After her family moved to Canton, OH, when she was still a girl, Thebom began singing in a church choir and participated in a school performance of Flotow's Martha. Financial hardships within her family obliged her to seek employment as a secretary, while still performing occasionally at weddings and in various church choirs. When she traveled with her parents to Sweden in 1938, she was invited to perform at a ship's concert. Also aboard the Kungsholm was Kosti Vehanen, then accompanist to Marian Anderson; impressed, he informed the young singer that she should undertake serious study and plan for a career as a professional singer. When she returned to the United States, Thebom found that her employer was willing to provide financial assistance and she began a period of concentrated instruction. She was able to study with such prominent teachers as Lothar Wallerstein and former soprano Edyth Walker. In addition to work on voice production and repertory, she was also trained in languages and stagecraft.

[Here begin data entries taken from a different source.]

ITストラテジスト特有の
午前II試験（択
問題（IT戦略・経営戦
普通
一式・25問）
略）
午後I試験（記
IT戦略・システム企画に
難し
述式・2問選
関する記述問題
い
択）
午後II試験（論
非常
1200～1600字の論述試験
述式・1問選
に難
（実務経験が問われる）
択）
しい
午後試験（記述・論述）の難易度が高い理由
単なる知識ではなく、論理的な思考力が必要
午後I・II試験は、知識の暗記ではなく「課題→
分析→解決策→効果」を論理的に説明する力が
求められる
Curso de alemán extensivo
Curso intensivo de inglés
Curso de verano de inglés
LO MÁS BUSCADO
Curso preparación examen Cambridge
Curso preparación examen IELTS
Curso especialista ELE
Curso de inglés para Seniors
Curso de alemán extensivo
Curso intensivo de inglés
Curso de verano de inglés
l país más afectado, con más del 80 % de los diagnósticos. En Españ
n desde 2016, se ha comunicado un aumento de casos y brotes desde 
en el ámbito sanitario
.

An audition in 1940 led to her being given a contract by impresario Sol Hurok. A recital debut in Sheboygan, WI, was followed in a month's time by her first orchestral appearance. Performing Brahms' Alto Rhapsody with no less an orchestra and conductor than the Philadelphia Orchestra under Eugene Ormandy, she began a year devoted to touring the States in recital, interspersing occasional appearances in orchestral concerts. In January 1944, her New York Town Hall recital brought several complimentary reviews. That summer, she appeared in the motion picture, When Irish Eyes are Smiling, an engagement facilitated by her poise, fine voice and good looks. November 1944 brought her Metropolitan Opera debut during a Philadelphia visit. Her Brangäne there was followed in December by her first appearance in the Metropolitan's home in New York, this time as Fricka in Die Walküre. Praised for both her fine voice and her stage sense, Thebom began an association with the company which would be her principal home for 22 seasons.

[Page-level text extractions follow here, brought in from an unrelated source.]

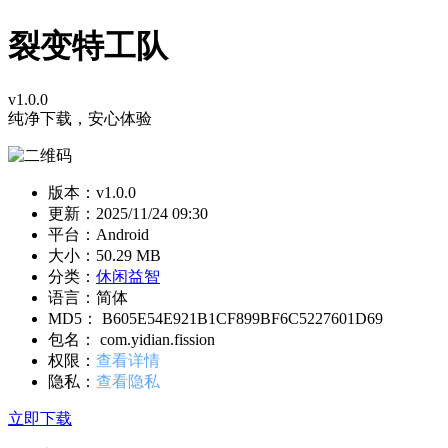
裂变特工队
v1.0.0
纯净下载，安心体验
版本：v1.0.0
更新：
2025/11/24 09:30
平台：Android
大小：50.29 MB
分类：
休闲益智
语言：简体
MD5： B605E54E921B1CF899BF6C5227601D69
包名： com.yidian.fission
权限：
查看详情
隐私：
查看隐私
立即下载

While pressed initially into the Wagnerian wing, Thebom gradually made her mark in the Italian and French repertories as well, ranging to such roles as Marina and Orlofsky (in Fledermaus). In San Francisco she first appeared in 1947 as Amneris; she then ventured overseas, first to Sweden where she was a guest artist for the Stockholm Opera's Golden Jubilee, and, later, to England's Glyndebourne Festival where her Dorabella was heard in 1950. Thebom retuned to Stockholm in 1956 to undertake her first soprano role, Elisabeth in Wagner's Tannhäuser, an experiment of limited success. In 1957, she was the Didon in Covent Garden's production of Berlioz's Les Troyens, where critics complained that, while dramatically striking, she was not in good voice.
Following her retirement, Thebom taught and involved herself with a school in California devoted to preparing young singers for early entrance into professional careers.